Less facetiously, maybe its the right time for our society to have this discussion.
 Christianity and Human Rights, edited by Frances Adeney and Arvind Sharma, (Albany: State University of NY, 2007), p. 86.
 (Pandora/Herald, 2001), pp. 60- 61.
 The duck quote is attributed to James Whitcomb Riley: When I see a bird that walks like a duck and swims like a duck and quacks like a duck, I call that bird a duck.

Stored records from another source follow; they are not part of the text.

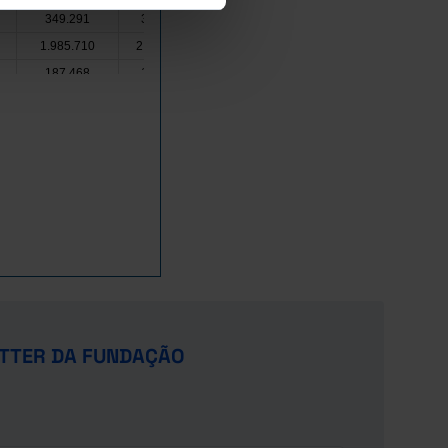
349.291
398.489
80.536
93.500
150.55
1.985.710
2.319.718
973.093
1.078.251
799.45
187.468
135.582
77.556
61.181
32.421
249.587
211.083
99.667
166.809
40.194
42.471
54.037
23.051
24.490
14.611
22.273
34.716
7.059
15.034
13.858
1.299.081
1.459.298
394.726
403.734
332.63
1.742.977
1.940.970
589.521
767.343
187.73
675.816
714.064
154.229
191.610
242.23
520.928
526.323
261.100
237.812
119.3
Pro
Pro
Pro
1.019.788
872.523
341.647
392.751
139.4
Pro
Pro
Pro
531.502
624.684
232.321
246.477
121.38
357.900
378.992
142.385
134.629
83.687
TTER DA FUNDAÇÃO
4.612.963
1.229.927
1.848.7
x
x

From the Rationale of the 2008 Resolution on Single Payer Healthcare:
The General Assembly of the Presbyterian Church (USA) voted to: Endorse in principle the provision of single-payer universal health care reform in which health care services are privately provided and publicly financed. There were other positions taken, followed by a rationale. That rationale included references to previous Assembly actions:
b) Accessibility: We believe that all people possess inherit worth as children of God, and that Gods promise extends to all. Health coverage must be available to all persons living in the United States, regardless of income, race or ethnicity, geography, age, gender, employment status or health status G.A. Minutes, 1994, p.574 and 2002, p.634; Equity: Because the right to acquire adequate health care springs out of our worth as living human beings, rather than out of any particular merit or achievement belonging to some but not to others, adequate health care should be defined equally for all people. G.A. Minutes, 1976, pp. 203-207; Responsible Financing: Since society has an interest in the health of its people, those individuals and organizations who can pay should help to finance the care of those individuals and families who cannot pay. While concerns for the costs of health care are appropriate, these concerns must continually be balanced against the objectives of adequate, quality care for all. The sacrifice of access and quality at the shrine of cost containment is too high a price to pay and should not be tolerated. G.A. Minutes, 1991, p. 817 and 1988, p. 525.